With the Union Cabinet on Wednesday recommending revocation of President’s Rule in Arunachal Pradesh, the frontier state in the Northeast is all set to witness the installation of a new Congress government — with outside support of the BJP. The cabinet decision came close on the heels of the Supreme Court turning down a Congress plea for an interim order to restrain the governor from swearing in a new government.
The Congress has repeatedly accused the BJP of engineering a split in its legislature party, however, it is a series of incidents including frequent dropping and induction of ministers that had actually led to political instability and the subsequent imposition of President’s Rule in the state. The BJP has claimed that it had not indulged in splitting the CLP. And technically, Pul and his group continue to be Congress members.
Arunachal Pradesh has witnessed instability for quite some time now despite the Congress winning 47 seats in the 60-member House in the 2014 assembly election that was held simultaneously with the last Lok Sabha election.
However, CM Nabam Tuki, who had first taken over as chief minister in October 2011 amid a serious law and order breakdown, had a tough time keeping everybody happy. In fact his tenure has been marked by frequent dismissals and induction of ministers, some of them coming back by turn, a process that finally left many unhappy.
Right now, the Congress continues to have 45 members in a House of 58 (two MLAs have resigned). As many as 21 of them are on Pul’s side. That would not have been a problem for the Congress high command to control which has a history of overcoming more serious problems. However, while the BJP extended support to the Pul faction, Governor JP Rajkhowa went all out to exercise his powers, leading to a series of developments unprecedented in Indian parliamentary history.
The House session, for instance, was held one day in a community hall and another day in a hotel after the the Tuki government and Speaker Nabam Rebia allegedly blocked the dissidents’ entry into the Assembly premises on December 16 and 17 last year. Likewise, while the makeshift House passed an impeachment motion against speaker Nabam Rebia, the chief minister was “voted out” in absentia – both on the basis of the 11-member BJP team moving the resolutions.

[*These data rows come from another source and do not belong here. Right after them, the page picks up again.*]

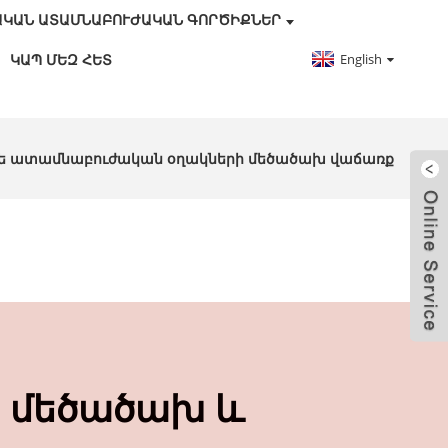
ԱԿԱՆ ԱՏԱՄՆԱԲՈՒԺԱԿԱՆ ԳՈՐԾԻՔՆԵՐ
English
ԿԱՊ ՄԵԶ ՀԵՏ
նե ատամնաբուժական օղակների մեծածախ վաճառք
ր մեծածախ և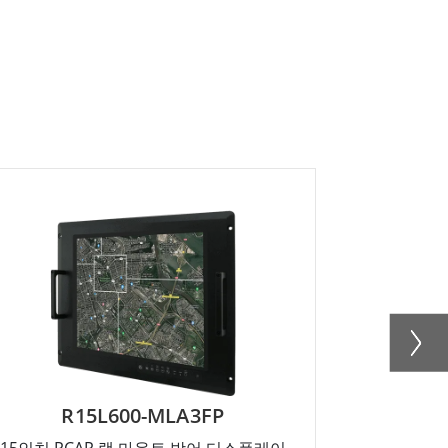
R15L600-MLA3FP
R
15인치 PCAP 랙 마운트 방어 디스플레이
19인치 P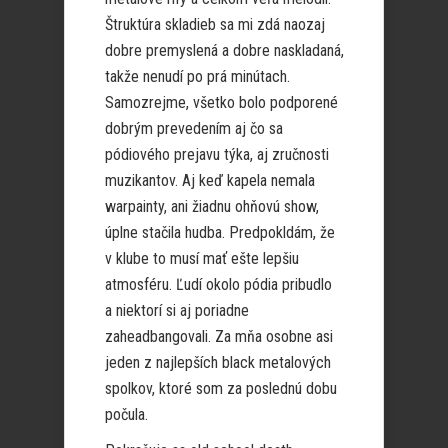
Štruktúra skladieb sa mi zdá naozaj
dobre premyslená a dobre naskladaná,
takže nenudí po prá minútach.
Samozrejme, všetko bolo podporené
dobrým prevedením aj čo sa
pódiového prejavu týka, aj zručnosti
muzikantov. Aj keď kapela nemala
warpainty, ani žiadnu ohňovú show,
úplne stačila hudba. Predpokldám, že
v klube to musí mať ešte lepšiu
atmosféru. Ľudí okolo pódia pribudlo
a niektorí si aj poriadne
zaheadbangovali. Za mňa osobne asi
jeden z najlepších black metalových
spolkov, ktoré som za poslednú dobu
počula.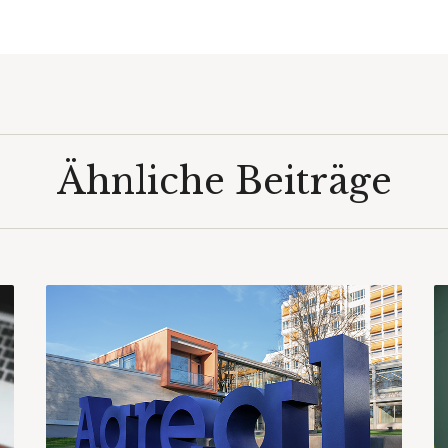
Ähnliche Beiträge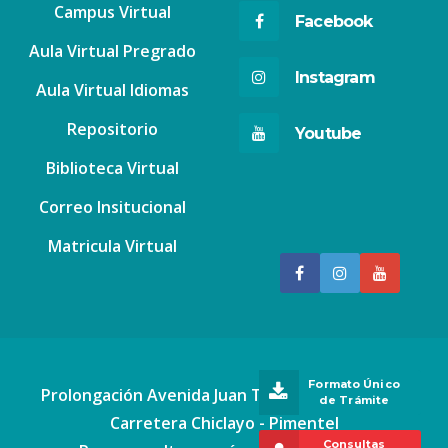
Campus Virtual
Facebook
Aula Virtual Pregrado
Instagram
Aula Virtual Idiomas
Repositorio
Youtube
Biblioteca Virtual
Correo Insitucional
Matricula Virtual
Oficina Central
De Atención
Formato Único
Prolongación Avenida Juan Tomis Stack Nº 2777
de Trámite
Carretera Chiclayo - Pimentel
Consultas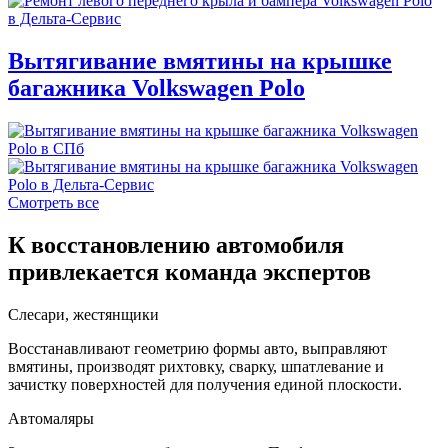
Вытягивание вмятины на крышке
багажника Volkswagen Polo
Смотреть все
К восстановлению автомобиля
привлекается команда экспертов
Слесари, жестянщики
Восстанавливают геометрию формы авто, выправляют
вмятины, производят рихтовку, сварку, шпатлевание и
зачистку поверхностей для получения единой плоскости.
Автомаляры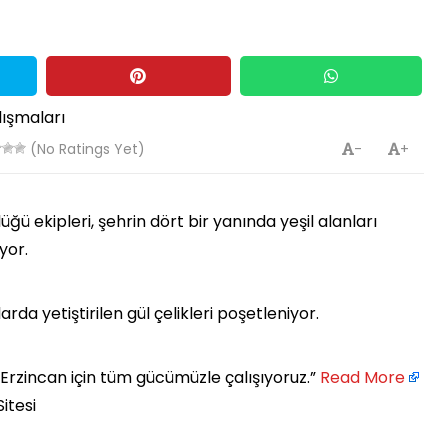
(No Ratings Yet)
-
+
ü ekipleri, şehrin dört bir yanında yeşil alanları
yor.
rda yetiştirilen gül çelikleri poşetleniyor.
Erzincan için tüm gücümüzle çalışıyoruz.” ​
Read More
Sitesi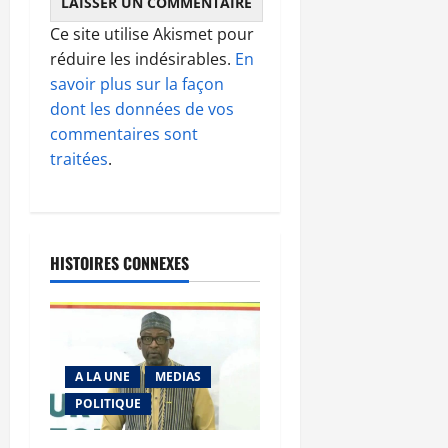
Ce site utilise Akismet pour
réduire les indésirables.
En
savoir plus sur la façon
dont les données de vos
commentaires sont
traitées
.
HISTOIRES CONNEXES
A LA UNE
MEDIAS
POLITIQUE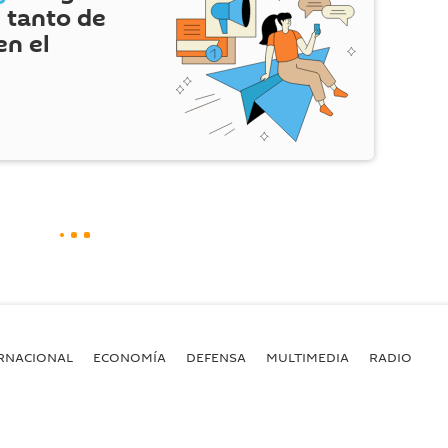
 tanto de
en el
RNACIONAL
ECONOMÍA
DEFENSA
MULTIMEDIA
RADIO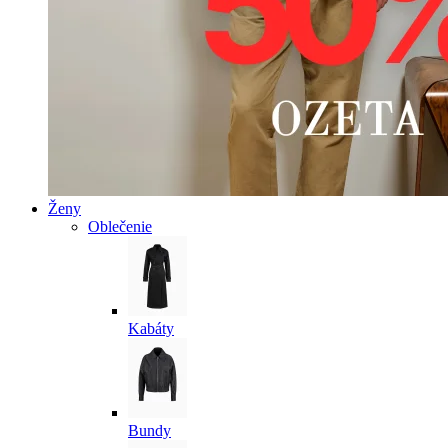
Ženy
Oblečenie
Kabáty
Bundy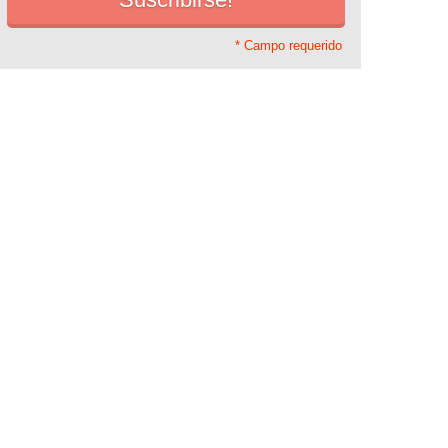
* Campo requerido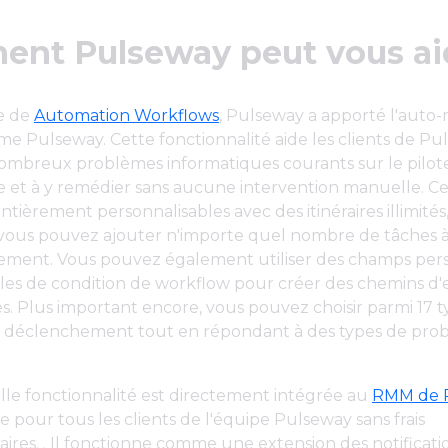
nt Pulseway peut vous ai
ie de
Automation Workflows
, Pulseway a apporté l'auto
rme Pulseway. Cette fonctionnalité aide les clients de Pu
ombreux problèmes informatiques courants sur le pilot
et à y remédier sans aucune intervention manuelle. Ce
entièrement personnalisables avec des itinéraires illimités
 vous pouvez ajouter n'importe quel nombre de tâches à
ment. Vous pouvez également utiliser des champs pers
les de condition de workflow pour créer des chemins d
s. Plus important encore, vous pouvez choisir parmi 17 
de déclenchement tout en répondant à des types de pro
le fonctionnalité est directement intégrée au
RMM de 
le pour tous les clients de l'équipe Pulseway sans frais
res. . Il fonctionne comme une extension des notificati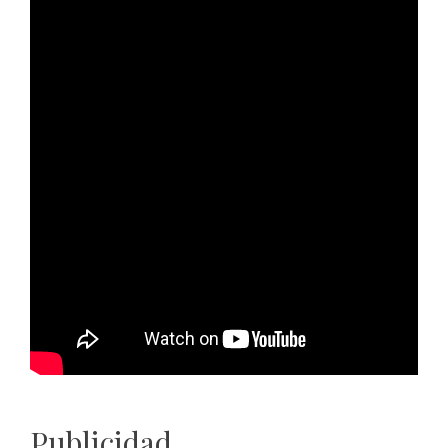
Publicidad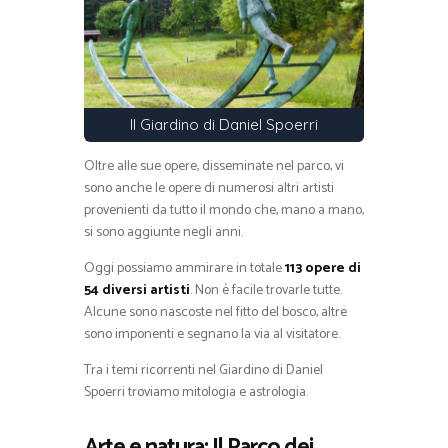
Il Giardino di Daniel Spoerri
Oltre alle sue opere, disseminate nel parco, vi
sono anche le opere di numerosi altri artisti
provenienti da tutto il mondo che, mano a mano,
si sono aggiunte negli anni.
Oggi possiamo ammirare in totale
113 opere di
54 diversi artisti
. Non è facile trovarle tutte.
Alcune sono nascoste nel fitto del bosco, altre
sono imponenti e segnano la via al visitatore.
Tra i temi ricorrenti nel Giardino di Daniel
Spoerri troviamo mitologia e astrologia.
Arte e natura: Il Parco dei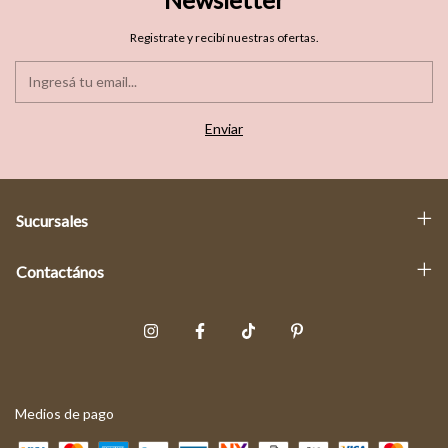
Registrate y recibí nuestras ofertas.
Sucursales
Contactános
Medios de pago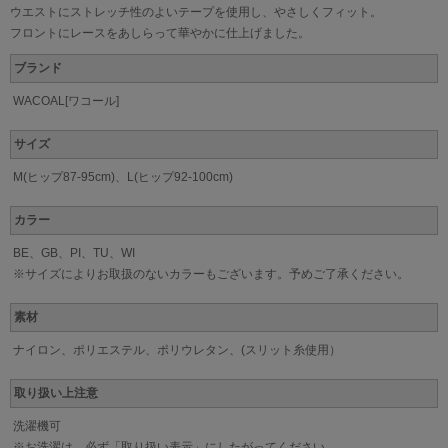
ウエストにストレッチ性のよいテープを使用し、やさしくフィット。
フロントにレースをあしらって華やかに仕上げました。
ブランド
WACOAL[ワコール]
サイズ
M(ヒップ87-95cm)、L(ヒップ92-100cm)
カラー
BE、GB、PI、TU、WI
※サイズによりお取扱のないカラーもございます。予めご了承ください。
素材
ナイロン、ポリエステル、ポリウレタン、(スリット糸使用）
取り扱い上注意
洗濯機可
※お洗濯は、必ず「取り扱い表示」にしたがってください。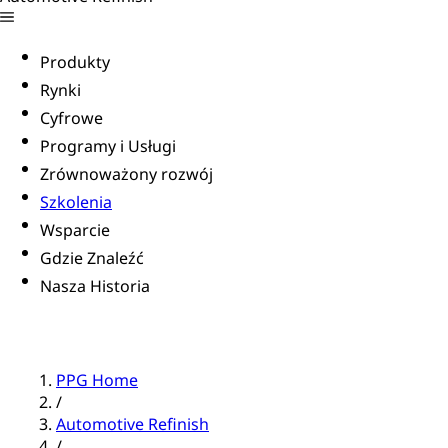
Produkty
Rynki
Cyfrowe
Programy i Usługi
Zrównoważony rozwój
Szkolenia
Wsparcie
Gdzie Znaleźć
Nasza Historia
PPG Home
/
Automotive Refinish
/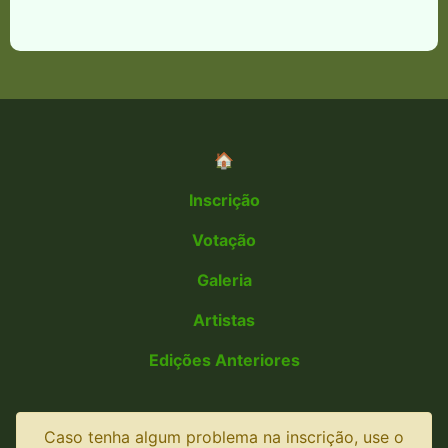
🏠
Inscrição
Votação
Galeria
Artistas
Edições Anteriores
Caso tenha algum problema na inscrição, use o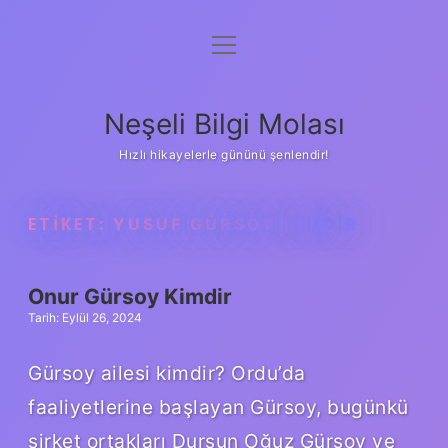
menüyü
Anasayfa
aç
Gizlilik Politikası
Neşeli Bilgi Molası
Yasal Uyarı
Hızlı hikayelerle gününü şenlendir!
Hakkımızda
ETIKET:
YUSUF GÜRSOY KIMDIR
Onur Gürsoy Kimdir
Tarih: Eylül 26, 2024
Gürsoy ailesi kimdir? Ordu’da
faaliyetlerine başlayan Gürsoy, bugünkü
şirket ortakları Dursun Oğuz Gürsoy ve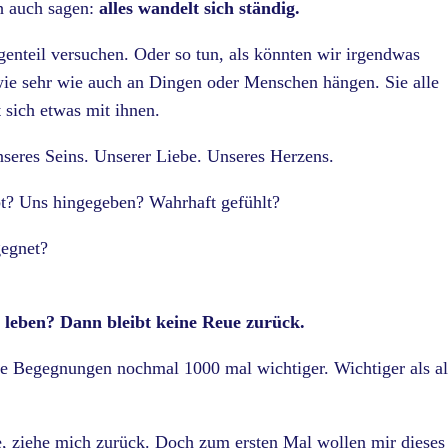
h auch sagen:
alles wandelt sich ständig.
egenteil versuchen. Oder so tun, als könnten wir irgendwas
wie sehr wie auch an Dingen oder Menschen hängen. Sie alle
 sich etwas mit ihnen.
unseres Seins. Unserer Liebe. Unseres Herzens.
bt? Uns hingegeben? Wahrhaft gefühlt?
gegnet?
d leben?
Dann bleibt keine Reue zurück.
he Begegnungen nochmal 1000 mal wichtiger. Wichtiger als al
te, ziehe mich zurück. Doch zum ersten Mal wollen mir dieses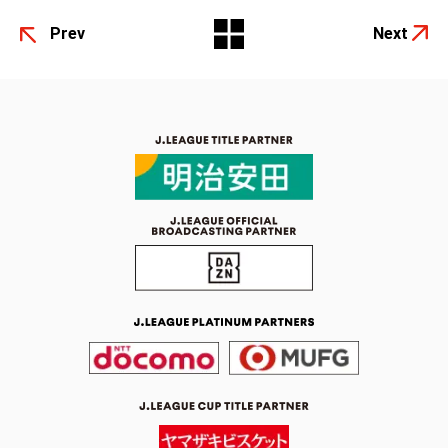
Prev
Next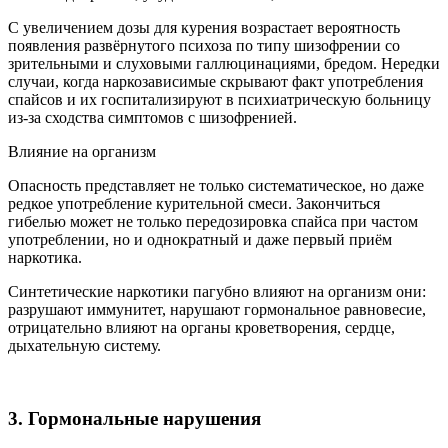
С увеличением дозы для курения возрастает вероятность
появления развёрнутого психоза по типу шизофрении со
зрительными и слуховыми галлюцинациями, бредом. Нередки
случаи, когда наркозависимые скрывают факт употребления
спайсов и их госпитализируют в психиатрическую больницу
из-за сходства симптомов с шизофренией.
Влияние на организм
Опасность представляет не только систематическое, но даже
редкое употребление курительной смеси. Закончиться
гибелью может не только передозировка спайса при частом
употреблении, но и однократный и даже первый приём
наркотика.
Синтетические наркотики пагубно влияют на организм они:
разрушают иммунитет, нарушают гормональное равновесие,
отрицательно влияют на органы кроветворения, сердце,
дыхательную систему.
3. Гормональные нарушения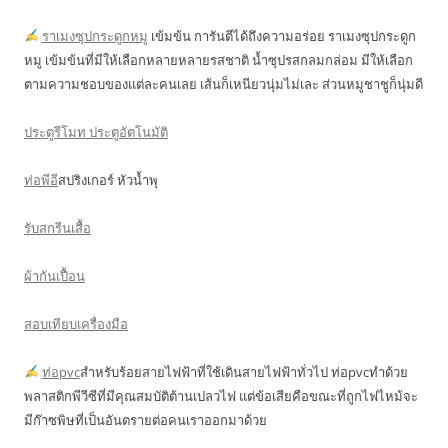
ราเมงซุปกระดูกหมู
เข้มข้น การันตีได้ถึงความอร่อย ราเมงซุปกระดูก
หมู เข้มข้นที่มีให้เลือกหลายหลายรสชาติ น้ำซุปรสกลมกล่อม มีให้เลือก
ตามความชอบของแต่ละคนเลย เส้นก็เหนียวนุ่มไม่เละ ส่วนหมูชาชูก็นุ่มดี
ประตูรีโมท ประตูอัตโนมัติ
ท่อพีอี
สปริงเกอร์ หัวน้ำพุ
รับสกรีนเสื้อ
ผ้ากันเปื้อน
สอบเทียบเครื่องมือ
ท่อpvc
สำหรับร้อยสายไฟฟ้าที่ใช้เดินสายไฟฟ้าทั่วไป ท่อpvcทำด้วย
พลาสติกพีวีซีที่มีคุณสมบัติต้านเปลวไฟ แต่ข้อเสียคือขณะที่ถูกไฟไหม้จะ
มีก๊าซพิษที่เป็นอันตรายต่อคนเราออกมาด้วย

Nobody knows what exactly will be the nomenclature of the new government to be headed by Kalikho Pul because he continues to remain a Congress member. One thing is for sure: even after Kalikho Pul takes charge, his government will find it tough to ensure stability and permanency. First and foremost, he will have to pass a floor test. While outside support by the BJP will ensure that for the time being, there is simply no reason why the saffron party would let it run for long. After all, the BJP clearly knows that both Tuki and Pul at the moment belong to the Congress. The question is whether Arunachal Pradesh will continue with more instability, or fresh elections will be held along with Assam, West Bengal and Kerala two months from now.